When Wiggins fell ill, he served a semester as assistant to the president. Trustees asked him to take over the role of president on May 29, 2003. Wallace, 72, plans to continue in office long enough "to complete the work."

As far as bricks and mortar define "the work," it may never be complete. Over five years Campbell is spending $90 million on construction, including the $30 million John W. Pope Jr. Convocation Center, which is the most expensive project ever in Harnett County. Other new projects have been a pharmacy classroom building, apartment complex, chapel, football stadium, food service area and landscaping.

Has Wallace changed stripes and become a profligate spender?

No. It's just that his early career was at point for building academic programs. While dean, provost and vice president, Campbell added schools for law, business, education, pharmacy, divinity and reorganized the arts and sciences. He needed to staff those schools, choose deans and faculty and gain accreditations,

"We were building strong academic programs for 35-40 years," he said. "What was delayed and lacking was the facilities to complement it."

Simmering pot

Wallace found himself at the fore when 50 years of simmering conflict with the Baptist State Convention over money and governance culminated in a proposal approved by messengers to the Baptist State Convention in November. If approved on second reading next year, the five North Carolina Baptist schools will be free to select their own trustees and they will give up Cooperative Program funding.

Wallace's stature among his peers, although he has been a president less time than any of them, was evident as he was sole spokesman for the schools during debate.

"I've had trustees that have just done great things and I look forward to that tradition continuing," he said before the annual session. "Where we have been lacking has been our ability to have fine leadership of Campbell alumni, outstanding church people, who are not Baptist. They need to be included on the board of trustees because of who they are, their expertise, their wisdom, their resources. To move Campbell to (become) the school it deserves to be, and this Convention needs it to be, we have to have trustees with the resources to make it happen."

Asked if he could not find those trustees strictly from among North Carolina Baptists, Wallace said, "No, I can't."

Wallace insists Campbell will be every bit as Christian and Baptist in the new relationship with North Carolina Baptists as in the old, because there remains, "a deep love and respect for the churches of North Carolina; an openness to use our resources, and whatever expertise we might have to help those churches fulfill their mission."

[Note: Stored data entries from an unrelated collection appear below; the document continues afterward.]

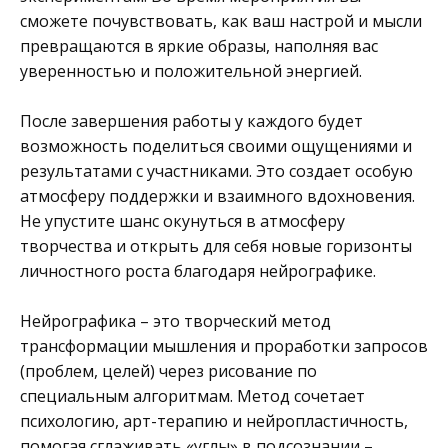
сможете почувствовать, как ваш настрой и мысли
превращаются в яркие образы, наполняя вас
уверенностью и положительной энергией.
После завершения работы у каждого будет
возможность поделиться своими ощущениями и
результатами с участниками. Это создает особую
атмосферу поддержки и взаимного вдохновения.
Не упустите шанс окунуться в атмосферу
творчества и открыть для себя новые горизонты
личностного роста благодаря нейрографике.
Нейрографика – это творческий метод
трансформации мышления и проработки запросов
(проблем, целей) через рисование по
специальным алгоритмам. Метод сочетает
психологию, арт-терапию и нейропластичность,
помогая сглаживать «углы» в подсознании –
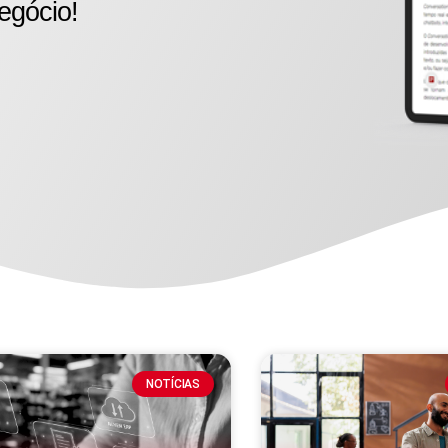
egócio!
NOTÍCIAS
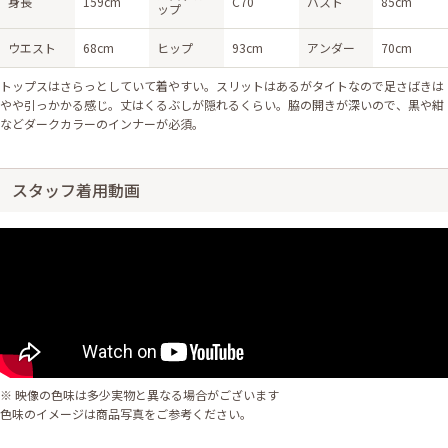
身長
159cm
C70
バスト
85cm
ップ
ウエスト
68cm
ヒップ
93cm
アンダー
70cm
トップスはさらっとしていて着やすい。スリットはあるがタイトなので足さばきは
やや引っかかる感じ。丈はくるぶしが隠れるくらい。脇の開きが深いので、黒や紺
などダークカラーのインナーが必須。
スタッフ着用動画
※ 映像の色味は多少実物と異なる場合がございます
色味のイメージは商品写真をご参考ください。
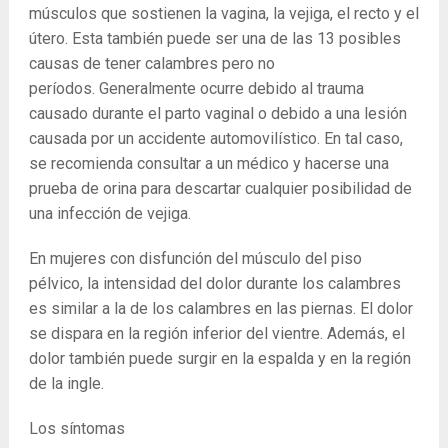
músculos que sostienen la vagina, la vejiga, el recto y el
útero. Esta también puede ser una de las 13 posibles
causas de tener calambres pero no
períodos. Generalmente ocurre debido al trauma
causado durante el parto vaginal o debido a una lesión
causada por un accidente automovilístico. En tal caso,
se recomienda consultar a un médico y hacerse una
prueba de orina para descartar cualquier posibilidad de
una infección de vejiga.
En mujeres con disfunción del músculo del piso
pélvico, la intensidad del dolor durante los calambres
es similar a la de los calambres en las piernas. El dolor
se dispara en la región inferior del vientre. Además, el
dolor también puede surgir en la espalda y en la región
de la ingle.
Los síntomas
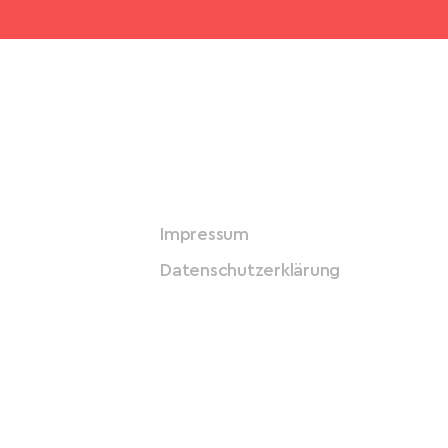
Impressum
Datenschutzerklärung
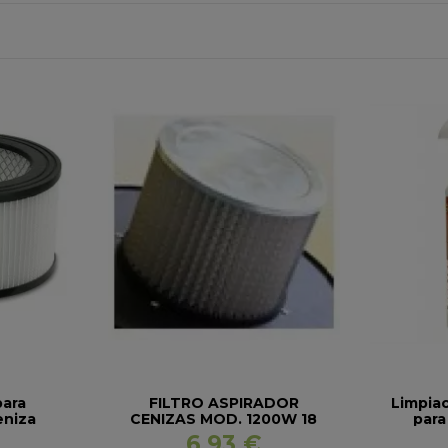
para
FILTRO ASPIRADOR
Limpiac
eniza
CENIZAS MOD. 1200W 18
para
LT
6,93 €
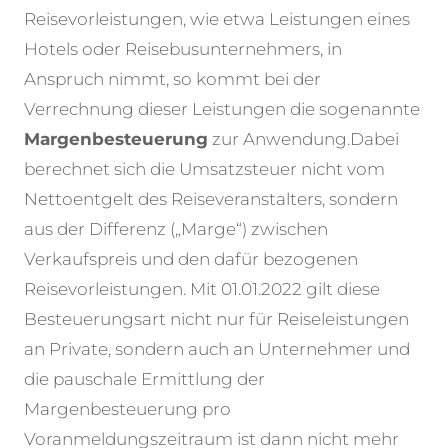
Reisevorleistungen, wie etwa Leistungen eines
Hotels oder Reisebusunternehmers, in
Anspruch nimmt, so kommt bei der
Verrechnung dieser Leistungen die sogenannte
Margenbesteuerung
zur Anwendung.
Dabei
berechnet sich die Umsatzsteuer nicht vom
Nettoentgelt des Reiseveranstalters, sondern
aus der Differenz („Marge“) zwischen
Verkaufspreis und den dafür bezogenen
Reisevorleistungen. Mit 01.01.2022 gilt diese
Besteuerungsart nicht nur für Reiseleistungen
an Private, sondern auch an Unternehmer und
die pauschale Ermittlung der
Margenbesteuerung pro
Voranmeldungszeitraum ist dann nicht mehr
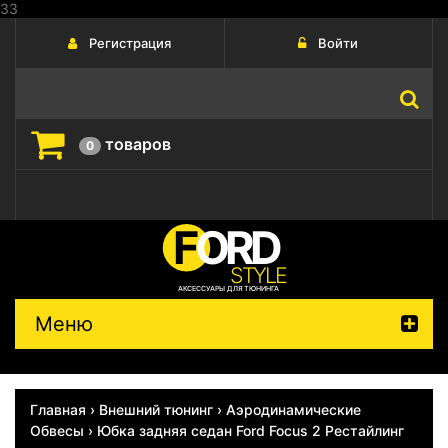
33
Регистрация
Войти
товаров
0
FORD
STYLE
АКСЕССУАРЫ ДЛЯ ТЮНИНГА
Меню
Главная
›
Внешний тюнинг
›
Аэродинамические
Обвесы
› Юбка задняя седан Ford Focus 2 Рестайлинг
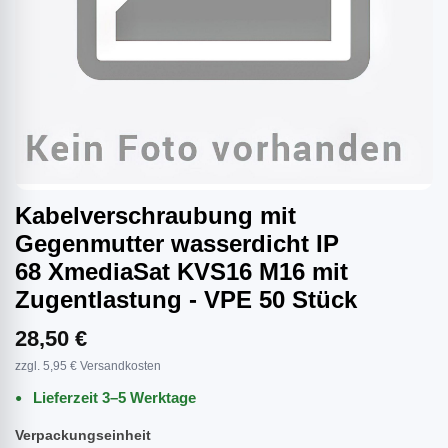
Kabelverschraubung mit
Gegenmutter wasserdicht IP
68 XmediaSat KVS16 M16 mit
Zugentlastung - VPE 50 Stück
28,50 €
zzgl. 5,95 € Versandkosten
Lieferzeit 3–5 Werktage
Verpackungseinheit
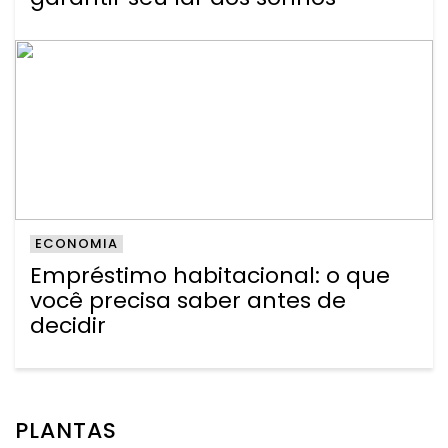
ECONOMIA
Empréstimo habitacional: o que
você precisa saber antes de
decidir
PLANTAS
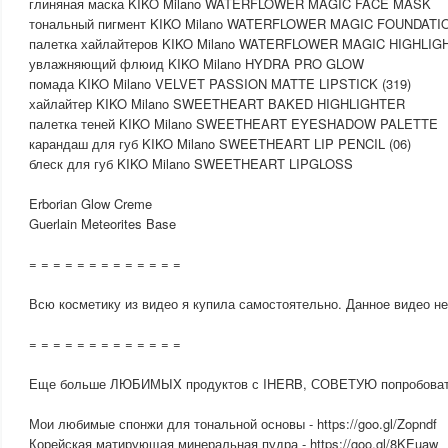
глиняная маска KIKO Milano WATERFLOWER MAGIC FACE MASK
тональный пигмент KIKO Milano WATERFLOWER MAGIC FOUNDATI
палетка хайлайтеров KIKO Milano WATERFLOWER MAGIC HIGHLI
увлажняющий флюид KIKO Milano HYDRA PRO GLOW
помада KIKO Milano VELVET PASSION MATTE LIPSTICK (319)
хайлайтер KIKO Milano SWEETHEART BAKED HIGHLIGHTER
палетка теней KIKO Milano SWEETHEART EYESHADOW PALETTE
карандаш для губ KIKO Milano SWEETHEART LIP PENCIL (06)
блеск для губ KIKO Milano SWEETHEART LIPGLOSS
Erborian Glow Creme
Guerlain Meteorites Base
= = = = = = = = = = = = =
Всю косметику из видео я купила самостоятельно. Данное видео не
= = = = = = = = = = = = =
Еще больше ЛЮБИМЫX продуктов с IHERB, СОВЕТУЮ попробоват
Мои любимые спонжи для тональной основы - https://goo.gl/Zopndf
Корейская матирующая минеральная пудра - https://goo.gl/8KEuaw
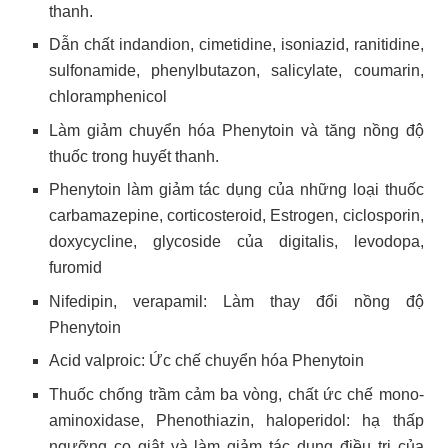
thanh.
Dẫn chất indandion, cimetidine, isoniazid, ranitidine,
sulfonamide, phenylbutazon, salicylate, coumarin,
chloramphenicol
Làm giảm chuyển hóa Phenytoin và tăng nồng độ
thuốc trong huyết thanh.
Phenytoin làm giảm tác dụng của những loại thuốc
carbamazepine, corticosteroid, Estrogen, ciclosporin,
doxycycline, glycoside của digitalis, levodopa,
furomid
Nifedipin, verapamil: Làm thay đổi nồng độ
Phenytoin
Acid valproic: Ức chế chuyển hóa Phenytoin
Thuốc chống trầm cảm ba vòng, chất ức chế mono-
aminoxidase, Phenothiazin, haloperidol: hạ thấp
ngưỡng co giật và làm giảm tác dụng điều trị của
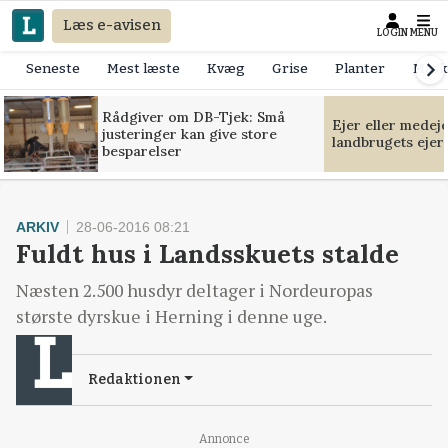
Læs e-avisen
LOGIN
MENU
Seneste
Mest læste
Kvæg
Grise
Planter
Mask
Rådgiver om DB-Tjek: Små
Ejer eller medej
justeringer kan give store
landbrugets ejer
besparelser
ARKIV
28-06-2016 08:21
Fuldt hus i Landsskuets stalde
Næsten 2.500 husdyr deltager i Nordeuropas
største dyrskue i Herning i denne uge.
Redaktionen
Annonce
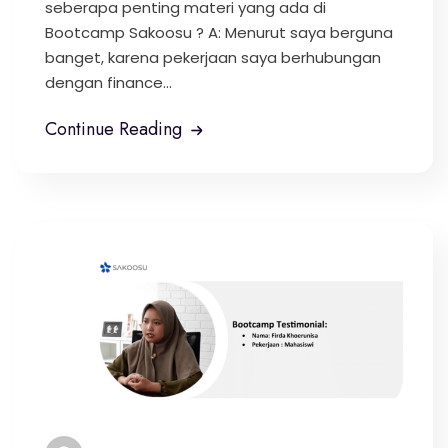
seberapa penting materi yang ada di
Bootcamp Sakoosu ? A: Menurut saya berguna
banget, karena pekerjaan saya berhubungan
dengan finance...
Continue Reading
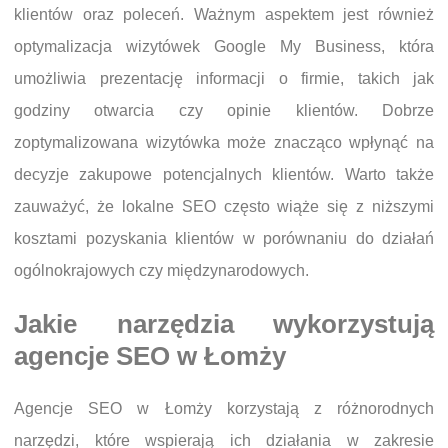
klientów oraz poleceń. Ważnym aspektem jest również
optymalizacja wizytówek Google My Business, która
umożliwia prezentację informacji o firmie, takich jak
godziny otwarcia czy opinie klientów. Dobrze
zoptymalizowana wizytówka może znacząco wpłynąć na
decyzje zakupowe potencjalnych klientów. Warto także
zauważyć, że lokalne SEO często wiąże się z niższymi
kosztami pozyskania klientów w porównaniu do działań
ogólnokrajowych czy międzynarodowych.
Jakie narzędzia wykorzystują
agencje SEO w Łomży
Agencje SEO w Łomży korzystają z różnorodnych
narzędzi, które wspierają ich działania w zakresie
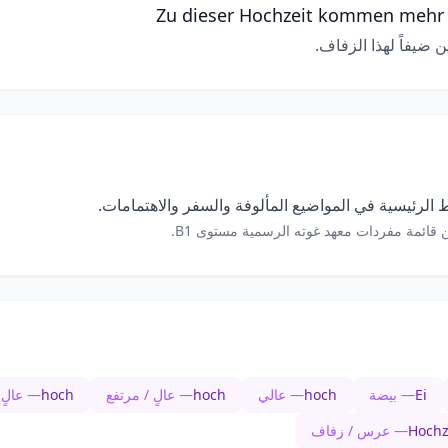
Zu dieser Hochzeit kommen mehr a
ضيفاً لهذا الزفاف.
الرئيسية في المواضيع المألوفة والسفر والاهتمامات.
 قائمة مفردات معهد غوته الرسمية مستوى B1.
Ei
— بيضة
hoch
— عالي
hoch
— عالٍ / مرتفع
hoch
— عالٍ 
Hochz
— عرس / زفاف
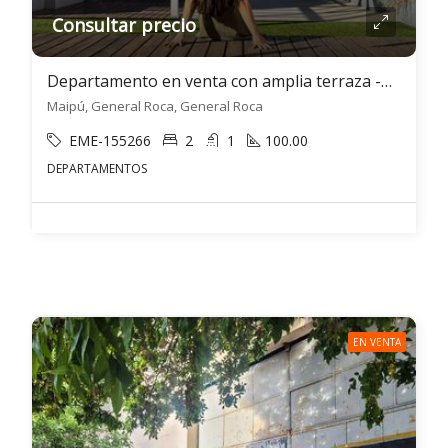
Consultar precio
Departamento en venta con amplia terraza -Departamento Madreselva- General Roca
Maipú, General Roca, General Roca
EME-155266
2
1
100.00
DEPARTAMENTOS
EN VENTA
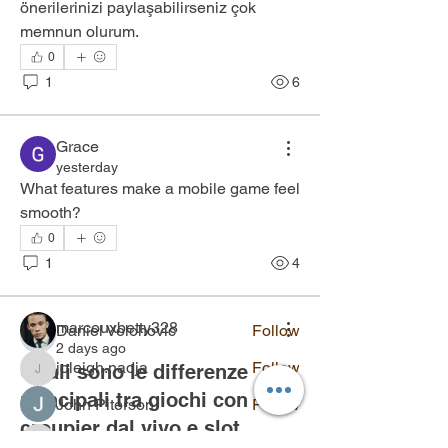
önerilerinizi paylaşabilirseniz çok 
memnun olurum.
0
1
6
Grace
yesterday
About
What features make a mobile game feel 
Welcome to the group! You can connect
smooth?
with other members, ge
...
Read more
0
1
4
Members
marcouxbetty328
Daniel Volohovic
Follow
marcouxbetty328
2 days ago
joleigh.nadja
Follow
Quali sono le differenze
joleigh.nadja
principali tra giochi con
John Piterson
Follow
croupier dal vivo e slot
aniyah.malanie
Follow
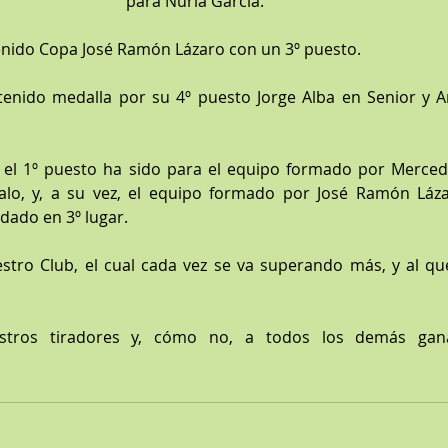
para Nuria García.
enido Copa José Ramón Lázaro con un 3º puesto.
tenido medalla por su 4º puesto Jorge Alba en Senior y A
 el 1º puesto ha sido para el equipo formado por Mercede
alo, y, a su vez, el equipo formado por José Ramón Lázar
dado en 3º lugar.
stro Club, el cual cada vez se va superando más, y al q
tros tiradores y, cómo no, a todos los demás gana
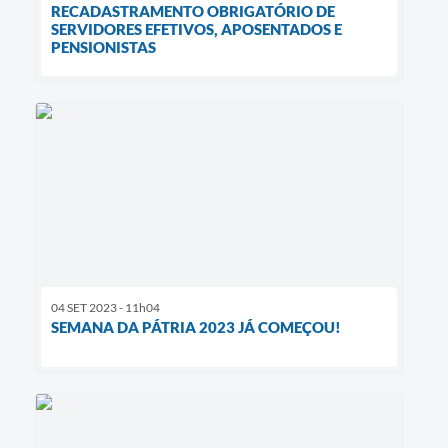
RECADASTRAMENTO OBRIGATÓRIO DE
SERVIDORES EFETIVOS, APOSENTADOS E
PENSIONISTAS
04 SET 2023 - 11h04
SEMANA DA PÁTRIA 2023 JÁ COMEÇOU!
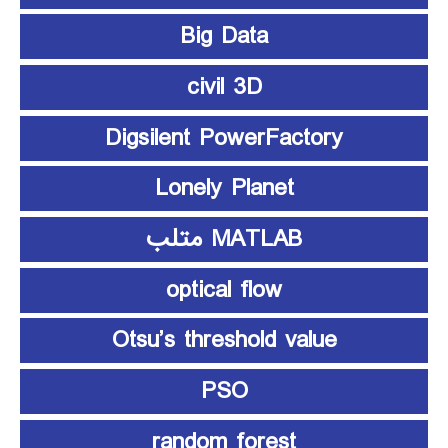
Big Data
civil 3D
Digsilent PowerFactory
Lonely Planet
MATLAB متلب
optical flow
Otsu’s threshold value
PSO
random forest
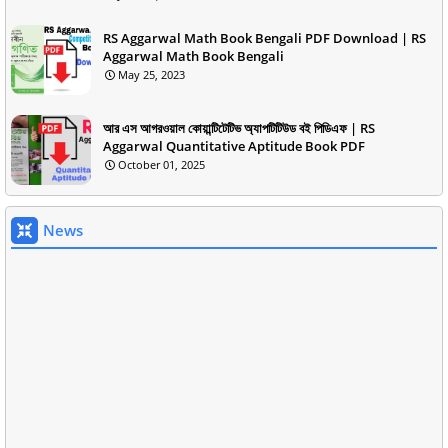
RS Aggarwal Math Book Bengali PDF Download | RS
Aggarwal Math Book Bengali
May 25, 2023
আর এস আগরওয়াল কোয়ান্টিটেটিভ অ্যাপটিটিউড বই পিডিএফ | RS
Aggarwal Quantitative Aptitude Book PDF
October 01, 2025
News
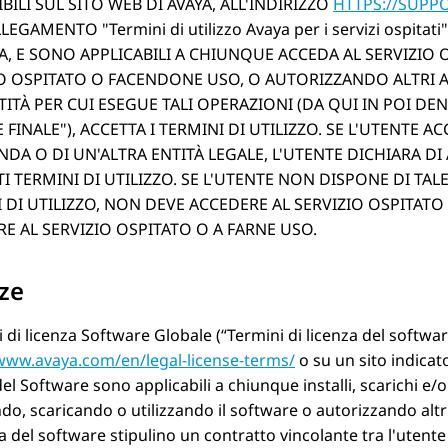
BILI SUL SITO WEB DI AVAYA, ALL'INDIRIZZO
HTTPS://SUPP
LLEGAMENTO
Termini di utilizzo Avaya per i servizi ospitati
A, E SONO APPLICABILI A CHIUNQUE ACCEDA AL SERVIZIO
O OSPITATO O FACENDONE USO, O AUTORIZZANDO ALTRI A
TITÀ PER CUI ESEGUE TALI OPERAZIONI (DA QUI IN POI 
 FINALE
), ACCETTA I TERMINI DI UTILIZZO. SE L'UTENTE A
NDA O DI UN'ALTRA ENTITÀ LEGALE, L'UTENTE DICHIARA DI 
I TERMINI DI UTILIZZO. SE L'UTENTE NON DISPONE DI TA
 DI UTILIZZO, NON DEVE ACCEDERE AL SERVIZIO OSPITAT
E AL SERVIZIO OSPITATO O A FARNE USO.
ze
i di licenza Software Globale (“Termini di licenza del softwar
/www.avaya.com/en/legal-license-terms/
o su un sito indica
del Software sono applicabili a chiunque installi, scarichi e/
ndo, scaricando o utilizzando il software o autorizzando altri 
za del software stipulino un contratto vincolante tra l'utente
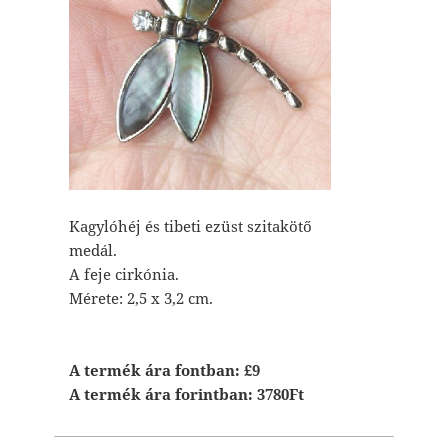
Kagylóhéj és tibeti ezüst szitakötő
medál.
A feje cirkónia.
Mérete: 2,5 x 3,2 cm.
A termék ára fontban: £9
A termék ára forintban: 3780Ft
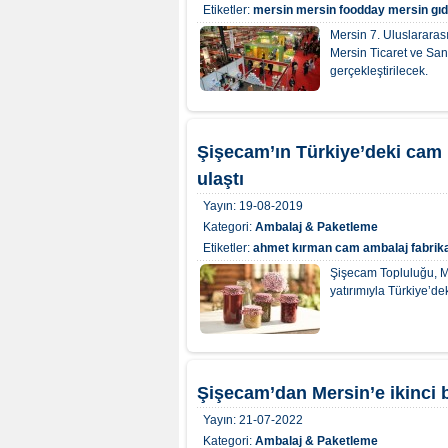
Etiketler:
mersin
mersin foodday
mersin gıd
Mersin 7. Uluslararası
Mersin Ticaret ve Sana
gerçekleştirilecek.
Şişecam’ın Türkiye’deki cam 
ulaştı
Yayın:
19-08-2019
Kategori:
Ambalaj & Paketleme
Etiketler:
ahmet kırman
cam ambalaj
fabrik
Şişecam Topluluğu, Me
yatırımıyla Türkiye’de
Şişecam’dan Mersin’e ikinci b
Yayın:
21-07-2022
Kategori:
Ambalaj & Paketleme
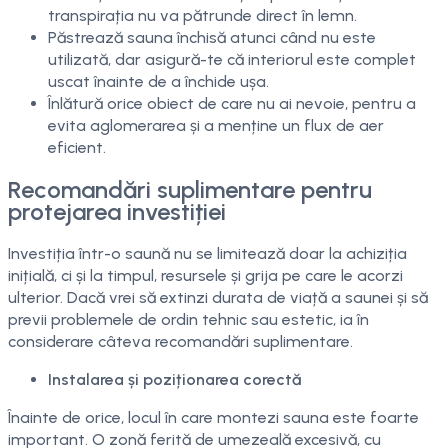
transpirația nu va pătrunde direct în lemn.
Păstrează sauna închisă atunci când nu este
utilizată, dar asigură-te că interiorul este complet
uscat înainte de a închide ușa.
Înlătură orice obiect de care nu ai nevoie, pentru a
evita aglomerarea și a menține un flux de aer
eficient.
Recomandări suplimentare pentru
protejarea investiției
Investiția într-o saună nu se limitează doar la achiziția
inițială, ci și la timpul, resursele și grija pe care le acorzi
ulterior. Dacă vrei să extinzi durata de viață a saunei și să
previi problemele de ordin tehnic sau estetic, ia în
considerare câteva recomandări suplimentare.
Instalarea și poziționarea corectă
Înainte de orice, locul în care montezi sauna este foarte
important. O zonă ferită de umezeală excesivă, cu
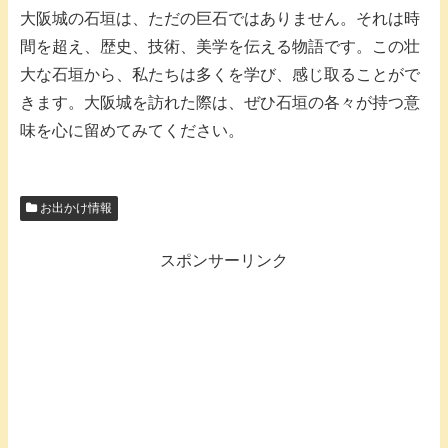
大阪城の石垣は、ただの巨石ではありません。それは時
間を超え、歴史、技術、美学を伝える物語です。この壮
大な石垣から、私たちは多くを学び、感じ取ることがで
きます。大阪城を訪れた際は、ぜひ石垣の各々が持つ意
味を心に留めてみてください。
お出かけ情報
スポンサーリンク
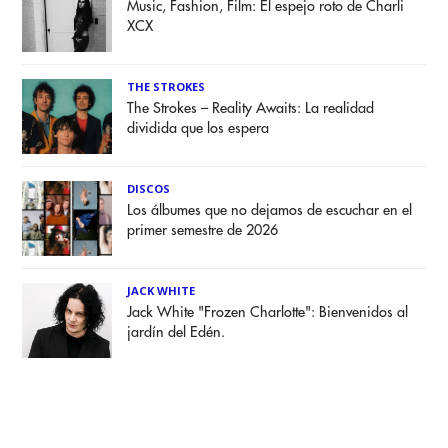
Music, Fashion, Film: El espejo roto de Charli
XCX
THE STROKES
The Strokes – Reality Awaits: La realidad
dividida que los espera
DISCOS
Los álbumes que no dejamos de escuchar en el
primer semestre de 2026
JACK WHITE
Jack White "Frozen Charlotte": Bienvenidos al
jardín del Edén.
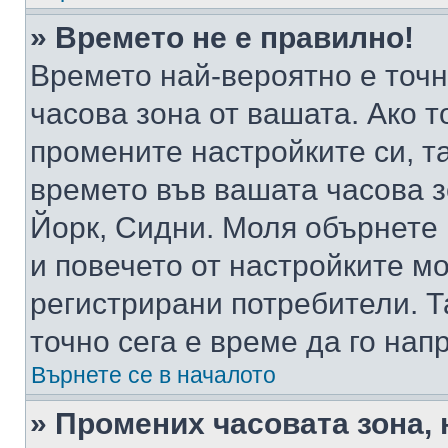
» Времето не е правилно!
Времето най-вероятно е точно
часова зона от вашата. Ако т
промените настройките си, т
времето във вашата часова 
Йорк, Сидни. Моля обърнете 
и повечето от настройките м
регистрирани потребители. Та
точно сега е време да го нап
Върнете се в началото
» Промених часовата зона,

"We will reach out to those churches, to recruit students, to meet and be present at sacred assemblies such as the Baptist State Convention and to affirm the work of the Convention in the good things that it does," he said. "In other words we will do the same things we've been doing for 120 years. Why would Campbell want or need to change?"

Wallace said he hopes North Carolina Baptists will continue to affirm Campbell "and love it."

Happy youth

Wallace met Betty, his wife since 1956, in health class at East Carolina. He normally sat near the back, but moved closer to a pretty girl near the front. Unfortunately, the professor caught him unprepared one day with no book.

As he squirmed, someone whispered, "take my book."

"I turned around, took a look and said, 'Where in the world did you come from?'" Their first date was the ECU and N.C. State freshmen football game.

They have three children, Betty Lynne, McLain, and Kelly.

His own sibling group included two "wonderful" older brothers, among whom "never a lick was thrown," he said.

Still an avid football fan, he names Campbell as his favorite team. He likes to walk the golf course in early morning, but his primary sports equipment beyond that is a remote control.

Architect of a magnificent funeral service for Wiggins in August, Wallace said he simply hopes it can be said of him at his own funeral, "He was faithful to his calling."